The fitted model of the expected sale as a function of the normal sale, \(x\), is

\[x \mapsto e^{1.46 + 0.92 \times \log(x)} = (4.31 \times x^{-0.08}) \times x.\]
This model roughly predicts a four-fold increase of the sale during a
campaign, though the effect decays with increasing \(x\). If the normal
sale is 10 items the factor is \(4.31 \times 10^{-0.08} = 3.58\), and if
the normal sale is 100 items the factor reduces to \(4.31 \times 100^{-0.08} = 2.98\).

We are not entirely satisfied with this model. It is fitted across all stores in the data set, and it is not obvious that the same effect should apply across all stores. Thus we would like to fit a model of the form

\[\log(E(\text{sale})) = \beta_{\text{store}} + \beta_1 \log(\text{normalSale})\]

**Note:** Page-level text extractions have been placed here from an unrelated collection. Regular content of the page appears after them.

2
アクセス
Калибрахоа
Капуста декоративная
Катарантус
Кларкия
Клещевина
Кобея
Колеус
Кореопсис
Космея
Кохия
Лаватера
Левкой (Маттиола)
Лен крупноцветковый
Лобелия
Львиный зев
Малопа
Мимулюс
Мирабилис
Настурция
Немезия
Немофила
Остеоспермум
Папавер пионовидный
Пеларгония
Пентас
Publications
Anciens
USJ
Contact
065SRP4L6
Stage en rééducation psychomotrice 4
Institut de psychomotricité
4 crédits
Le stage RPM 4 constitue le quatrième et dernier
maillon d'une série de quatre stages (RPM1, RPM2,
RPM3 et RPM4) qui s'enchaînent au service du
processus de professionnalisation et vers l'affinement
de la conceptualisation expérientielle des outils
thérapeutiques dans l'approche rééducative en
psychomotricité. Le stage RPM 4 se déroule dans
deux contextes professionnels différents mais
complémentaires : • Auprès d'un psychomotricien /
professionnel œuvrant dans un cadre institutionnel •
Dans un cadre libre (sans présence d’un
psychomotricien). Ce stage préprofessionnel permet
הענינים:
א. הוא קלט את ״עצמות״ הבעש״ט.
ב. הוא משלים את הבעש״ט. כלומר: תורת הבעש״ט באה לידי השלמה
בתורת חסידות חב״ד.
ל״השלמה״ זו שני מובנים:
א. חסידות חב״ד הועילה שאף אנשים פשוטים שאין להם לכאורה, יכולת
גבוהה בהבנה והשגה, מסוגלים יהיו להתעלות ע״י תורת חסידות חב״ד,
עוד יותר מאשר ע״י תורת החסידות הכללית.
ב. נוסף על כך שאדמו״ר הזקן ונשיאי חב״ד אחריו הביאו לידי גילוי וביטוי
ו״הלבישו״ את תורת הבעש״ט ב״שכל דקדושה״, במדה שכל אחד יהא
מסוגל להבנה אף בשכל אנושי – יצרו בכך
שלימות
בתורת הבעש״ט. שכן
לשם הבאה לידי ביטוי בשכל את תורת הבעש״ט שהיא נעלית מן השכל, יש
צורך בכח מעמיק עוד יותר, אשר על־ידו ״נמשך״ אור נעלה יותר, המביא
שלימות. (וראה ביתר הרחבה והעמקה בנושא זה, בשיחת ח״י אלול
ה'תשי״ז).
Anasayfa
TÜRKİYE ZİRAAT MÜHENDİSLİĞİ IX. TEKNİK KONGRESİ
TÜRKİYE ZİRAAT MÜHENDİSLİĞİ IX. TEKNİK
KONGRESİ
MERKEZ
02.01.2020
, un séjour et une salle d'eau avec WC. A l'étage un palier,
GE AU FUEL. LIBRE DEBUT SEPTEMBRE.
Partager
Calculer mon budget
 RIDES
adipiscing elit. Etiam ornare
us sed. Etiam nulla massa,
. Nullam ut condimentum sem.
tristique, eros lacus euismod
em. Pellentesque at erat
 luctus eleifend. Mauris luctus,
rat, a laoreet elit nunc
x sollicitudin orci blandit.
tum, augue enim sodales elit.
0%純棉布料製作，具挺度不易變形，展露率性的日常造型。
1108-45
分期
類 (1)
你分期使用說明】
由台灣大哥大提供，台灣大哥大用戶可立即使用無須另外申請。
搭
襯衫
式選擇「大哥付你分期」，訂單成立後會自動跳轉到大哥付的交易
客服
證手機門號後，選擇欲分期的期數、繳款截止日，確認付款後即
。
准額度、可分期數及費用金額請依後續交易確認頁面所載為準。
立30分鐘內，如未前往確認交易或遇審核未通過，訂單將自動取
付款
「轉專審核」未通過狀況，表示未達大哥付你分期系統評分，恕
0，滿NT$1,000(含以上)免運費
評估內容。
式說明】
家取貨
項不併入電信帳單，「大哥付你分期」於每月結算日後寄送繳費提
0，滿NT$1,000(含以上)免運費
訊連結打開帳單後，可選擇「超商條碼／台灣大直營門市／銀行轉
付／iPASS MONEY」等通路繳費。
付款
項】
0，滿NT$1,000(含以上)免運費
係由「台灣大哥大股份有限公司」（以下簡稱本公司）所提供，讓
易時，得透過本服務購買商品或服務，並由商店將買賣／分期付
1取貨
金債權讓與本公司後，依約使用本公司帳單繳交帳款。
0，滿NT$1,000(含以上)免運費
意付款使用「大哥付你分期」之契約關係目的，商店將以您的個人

instead. Fortunately, this is also straightforward using `glm`

.

```
## Note, variable store is a factor! The 'intercept' is removed
## in the formula to obtain a parametrization as above.
pois_model <- glm(
sale ~ store + log(normalSale) - 1,
data = vegetables,
family = poisson
)
```

We will not print all the individual store effects as there are 352 individual stores.

```
## Estimate Std. Error z value Pr(>|z|)
## store1 2.7182 0.12756 21.309 9.416e-101
## store10 4.2954 0.12043 35.668 1.254e-278
## store100 3.4866 0.12426 28.060 3.055e-173
## store101 3.3007 0.11791 27.993 1.989e-172
## log(normalSale) 0.2025 0.03127 6.474 9.536e-11
```

We should note that the coefficient of \(\log(\text{normalSale})\) has changed considerably, and the model is a somewhat different model now for the individual stores.

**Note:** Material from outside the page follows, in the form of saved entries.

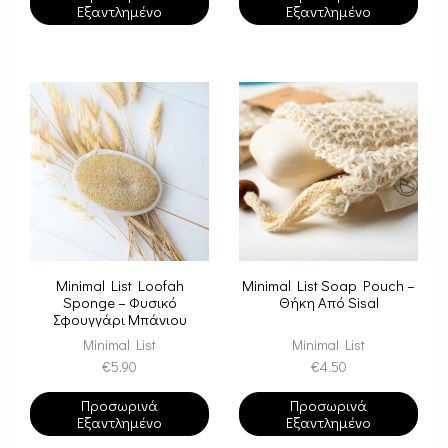
Εξαντλημένο
Εξαντλημένο
Minimal List Loofah
Minimal List Soap Pouch –
Sponge – Φυσικό
Θήκη Από Sisal
Σφουγγάρι Μπάνιου
Λούφας
Minimal List
Minimal List
€
5.90
€
4.50
Προσωρινά
Προσωρινά
Εξαντλημένο
Εξαντλημένο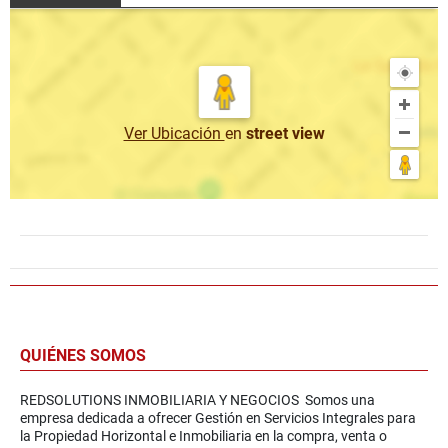
Ver Ubicación
en
street view
QUIÉNES SOMOS
REDSOLUTIONS INMOBILIARIA Y NEGOCIOS Somos una
empresa dedicada a ofrecer Gestión en Servicios Integrales para
la Propiedad Horizontal e Inmobiliaria en la compra, venta o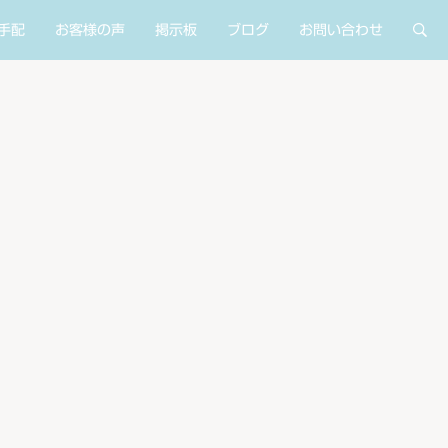
手配
お客様の声
掲示板
ブログ
お問い合わせ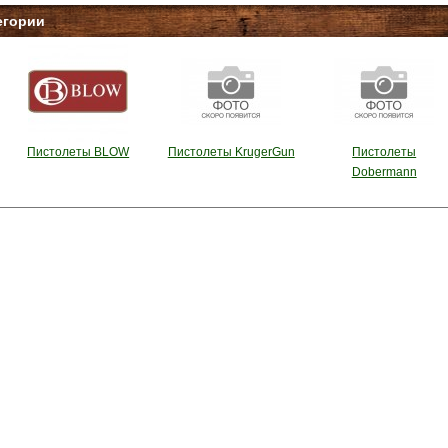
егории
Пистолеты BLOW
Пистолеты KrugerGun
Пистолеты
Dobermann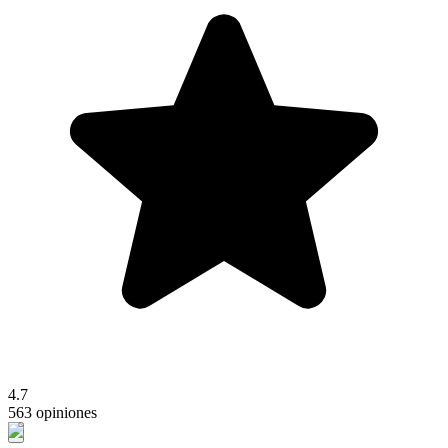
4.7
563 opiniones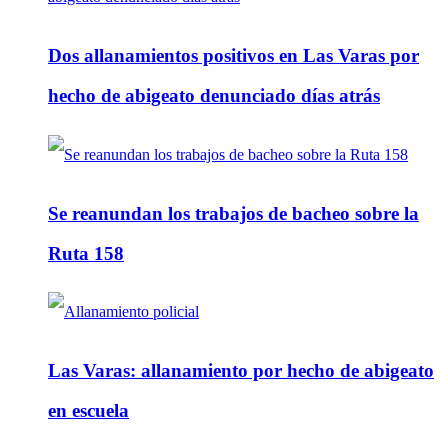
Dos allanamientos positivos en Las Varas por
hecho de abigeato denunciado días atrás
Se reanundan los trabajos de bacheo sobre la
Ruta 158
Las Varas: allanamiento por hecho de abigeato
en escuela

From a computational viewpoint the most important thing that has changed is that the number of parameters has increased a lot. In the first and simple model there are two parameters. In the second model there are 353 parameters. Computing the maximum-likelihood estimate is a considerably more difficult problem in the second case.